Records from a dataset:

□ □ □ □ □ □ □

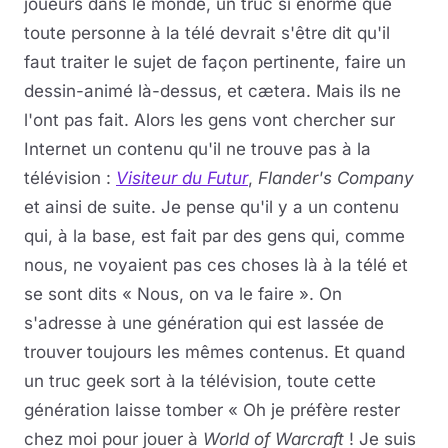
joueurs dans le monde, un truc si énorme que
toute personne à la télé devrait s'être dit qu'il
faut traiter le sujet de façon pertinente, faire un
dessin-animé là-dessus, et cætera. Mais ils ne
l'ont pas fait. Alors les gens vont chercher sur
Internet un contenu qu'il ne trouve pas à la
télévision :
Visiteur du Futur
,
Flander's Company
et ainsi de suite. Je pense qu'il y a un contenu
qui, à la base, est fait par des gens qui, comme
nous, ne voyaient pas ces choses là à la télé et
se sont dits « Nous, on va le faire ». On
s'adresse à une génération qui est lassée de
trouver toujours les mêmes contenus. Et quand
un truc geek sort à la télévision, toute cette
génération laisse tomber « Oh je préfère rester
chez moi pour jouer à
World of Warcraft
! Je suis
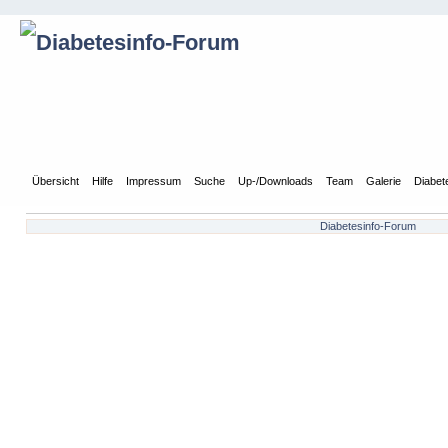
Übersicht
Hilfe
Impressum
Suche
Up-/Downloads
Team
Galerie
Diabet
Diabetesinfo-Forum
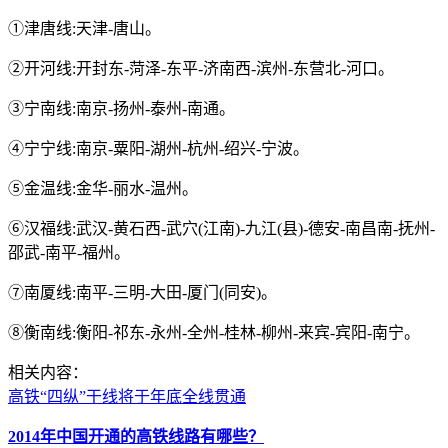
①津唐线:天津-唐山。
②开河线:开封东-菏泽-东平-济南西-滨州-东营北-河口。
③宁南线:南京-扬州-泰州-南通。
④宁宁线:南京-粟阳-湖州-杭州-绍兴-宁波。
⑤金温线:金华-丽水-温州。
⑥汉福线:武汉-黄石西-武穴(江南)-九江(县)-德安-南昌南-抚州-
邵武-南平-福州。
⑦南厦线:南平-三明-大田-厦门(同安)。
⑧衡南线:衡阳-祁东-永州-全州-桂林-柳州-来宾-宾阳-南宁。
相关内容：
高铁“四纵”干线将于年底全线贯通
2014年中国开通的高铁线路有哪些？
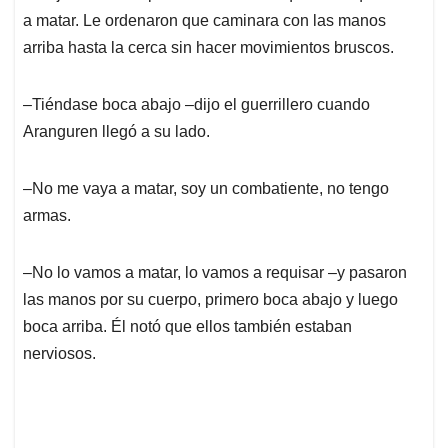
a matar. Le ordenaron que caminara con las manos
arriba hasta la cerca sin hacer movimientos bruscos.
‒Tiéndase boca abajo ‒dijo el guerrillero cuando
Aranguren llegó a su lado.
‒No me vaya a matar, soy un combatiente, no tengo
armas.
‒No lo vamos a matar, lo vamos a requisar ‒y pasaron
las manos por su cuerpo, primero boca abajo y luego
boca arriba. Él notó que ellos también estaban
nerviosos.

□ □ □ □ □ □ □

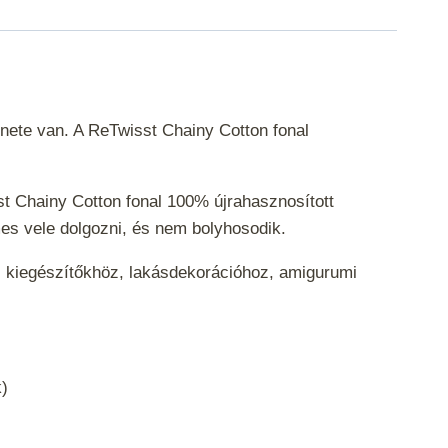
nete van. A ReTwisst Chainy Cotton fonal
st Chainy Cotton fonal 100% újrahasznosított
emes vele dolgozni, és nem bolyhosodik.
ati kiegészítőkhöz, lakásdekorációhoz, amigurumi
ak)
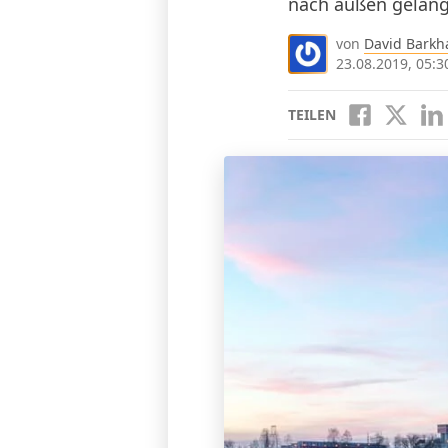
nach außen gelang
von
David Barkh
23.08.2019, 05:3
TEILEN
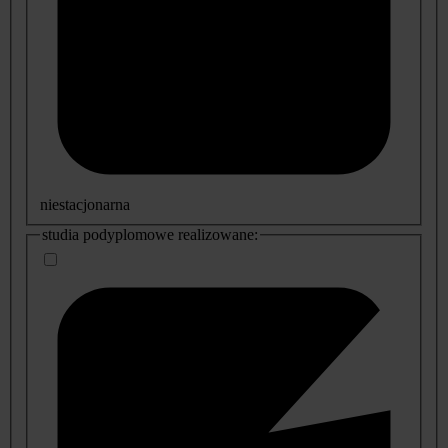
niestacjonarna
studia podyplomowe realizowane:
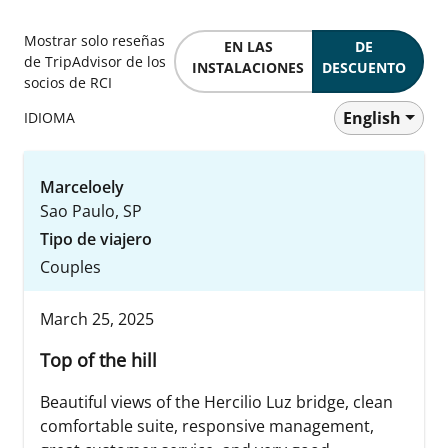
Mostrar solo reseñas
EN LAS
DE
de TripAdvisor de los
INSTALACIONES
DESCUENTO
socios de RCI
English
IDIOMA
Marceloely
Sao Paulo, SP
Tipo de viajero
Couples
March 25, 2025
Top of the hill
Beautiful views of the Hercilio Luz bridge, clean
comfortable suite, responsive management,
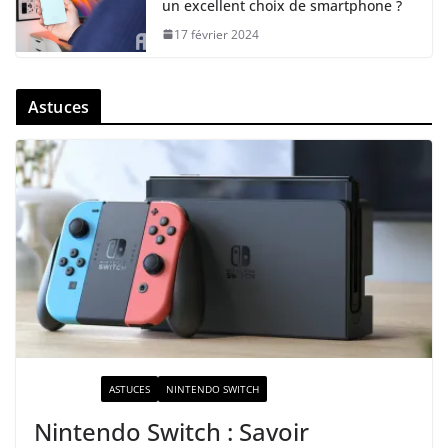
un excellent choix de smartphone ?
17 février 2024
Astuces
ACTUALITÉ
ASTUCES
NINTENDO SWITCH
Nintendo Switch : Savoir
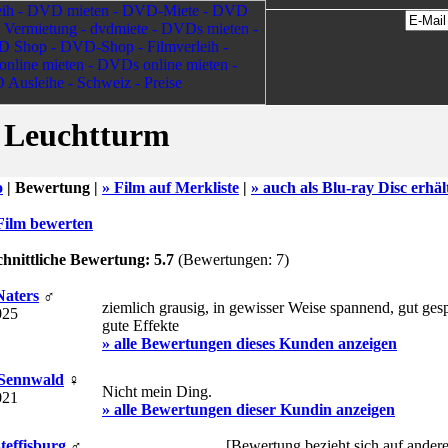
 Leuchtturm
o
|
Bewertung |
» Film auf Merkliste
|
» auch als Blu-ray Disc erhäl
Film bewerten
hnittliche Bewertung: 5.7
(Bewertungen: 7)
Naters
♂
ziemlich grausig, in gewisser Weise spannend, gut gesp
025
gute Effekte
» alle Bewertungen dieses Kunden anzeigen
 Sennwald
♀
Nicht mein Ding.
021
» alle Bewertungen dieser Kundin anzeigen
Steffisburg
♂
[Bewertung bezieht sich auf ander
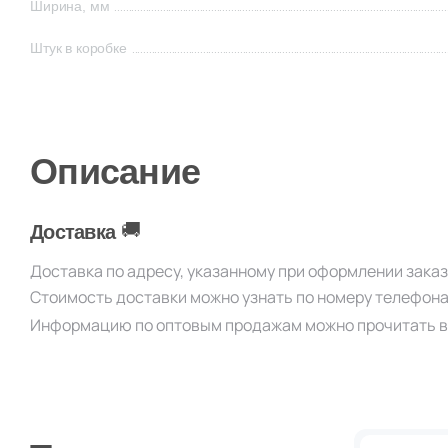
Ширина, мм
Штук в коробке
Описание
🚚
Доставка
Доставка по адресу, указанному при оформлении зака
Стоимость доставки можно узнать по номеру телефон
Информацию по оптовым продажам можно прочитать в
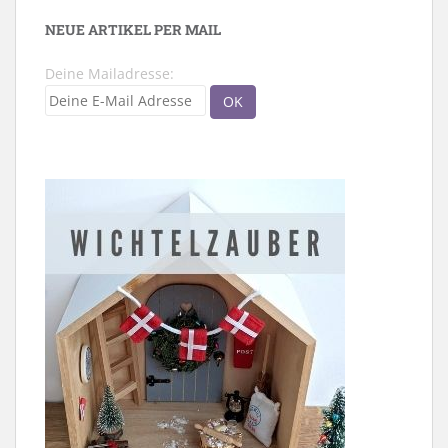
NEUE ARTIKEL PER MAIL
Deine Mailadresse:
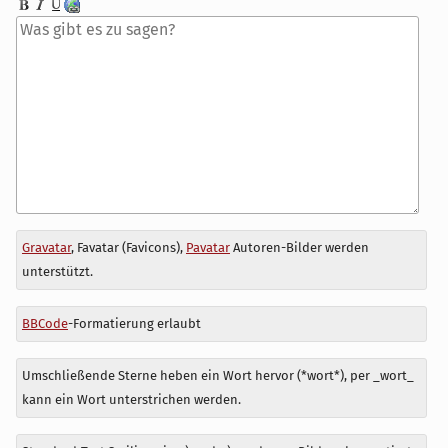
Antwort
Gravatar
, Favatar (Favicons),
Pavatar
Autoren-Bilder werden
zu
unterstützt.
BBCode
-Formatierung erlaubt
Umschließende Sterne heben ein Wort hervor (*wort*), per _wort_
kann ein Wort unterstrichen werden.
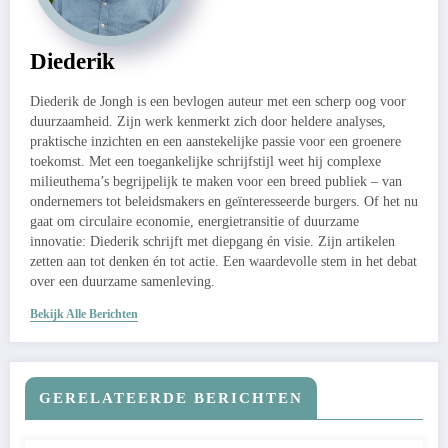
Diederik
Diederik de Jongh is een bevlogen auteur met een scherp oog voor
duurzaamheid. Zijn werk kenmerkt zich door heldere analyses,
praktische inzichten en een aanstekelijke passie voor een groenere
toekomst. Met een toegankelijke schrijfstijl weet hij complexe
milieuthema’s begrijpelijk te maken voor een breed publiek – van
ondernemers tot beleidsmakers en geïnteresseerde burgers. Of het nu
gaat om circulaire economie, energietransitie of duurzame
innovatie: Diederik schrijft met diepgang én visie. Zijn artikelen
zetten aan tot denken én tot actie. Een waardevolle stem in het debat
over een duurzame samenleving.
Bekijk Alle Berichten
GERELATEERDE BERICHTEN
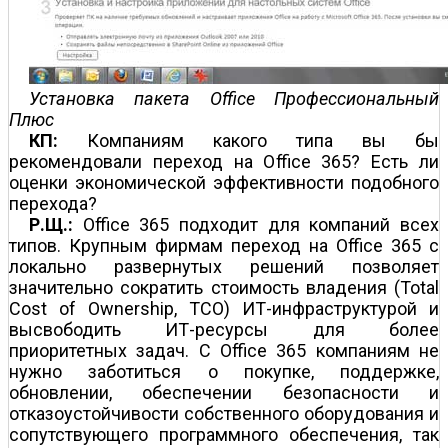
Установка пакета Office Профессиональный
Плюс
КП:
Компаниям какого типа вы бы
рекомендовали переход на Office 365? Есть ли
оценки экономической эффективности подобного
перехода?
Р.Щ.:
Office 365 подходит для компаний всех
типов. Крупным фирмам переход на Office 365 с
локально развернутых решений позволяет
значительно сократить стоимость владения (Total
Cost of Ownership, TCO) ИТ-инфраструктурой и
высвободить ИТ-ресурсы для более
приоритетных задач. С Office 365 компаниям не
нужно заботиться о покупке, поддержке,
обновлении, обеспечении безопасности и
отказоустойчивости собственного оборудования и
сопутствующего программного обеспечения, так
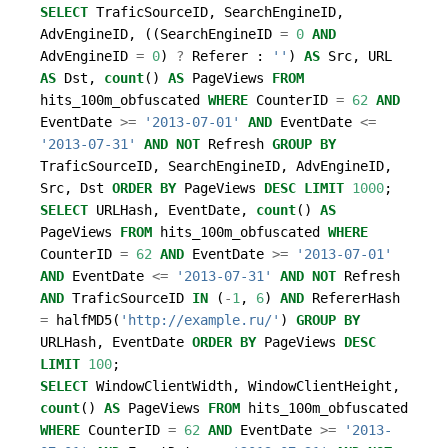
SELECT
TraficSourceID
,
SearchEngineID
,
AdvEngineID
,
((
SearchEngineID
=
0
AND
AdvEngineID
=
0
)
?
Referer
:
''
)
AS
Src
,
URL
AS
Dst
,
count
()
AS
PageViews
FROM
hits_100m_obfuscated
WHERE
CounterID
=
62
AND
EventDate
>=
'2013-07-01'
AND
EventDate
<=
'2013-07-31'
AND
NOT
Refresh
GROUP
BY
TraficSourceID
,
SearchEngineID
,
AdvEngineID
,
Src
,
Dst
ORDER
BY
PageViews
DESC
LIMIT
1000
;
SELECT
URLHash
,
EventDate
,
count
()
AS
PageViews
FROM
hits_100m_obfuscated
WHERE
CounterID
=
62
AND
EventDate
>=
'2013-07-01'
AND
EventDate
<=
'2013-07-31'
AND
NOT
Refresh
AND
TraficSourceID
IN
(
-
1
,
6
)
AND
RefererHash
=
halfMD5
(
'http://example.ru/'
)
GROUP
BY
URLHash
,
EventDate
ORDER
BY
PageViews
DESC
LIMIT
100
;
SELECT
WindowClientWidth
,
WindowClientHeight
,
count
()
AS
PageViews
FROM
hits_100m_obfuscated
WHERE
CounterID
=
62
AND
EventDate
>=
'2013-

□ □ □ □ □ □ □

- _What the exercise asks_: What lines above contain the string "toute"? Copy all of them.

- _Solution to this problem_:
toute personne à la télé devrait s'être dit qu'il
un truc geek sort à la télévision, toute cette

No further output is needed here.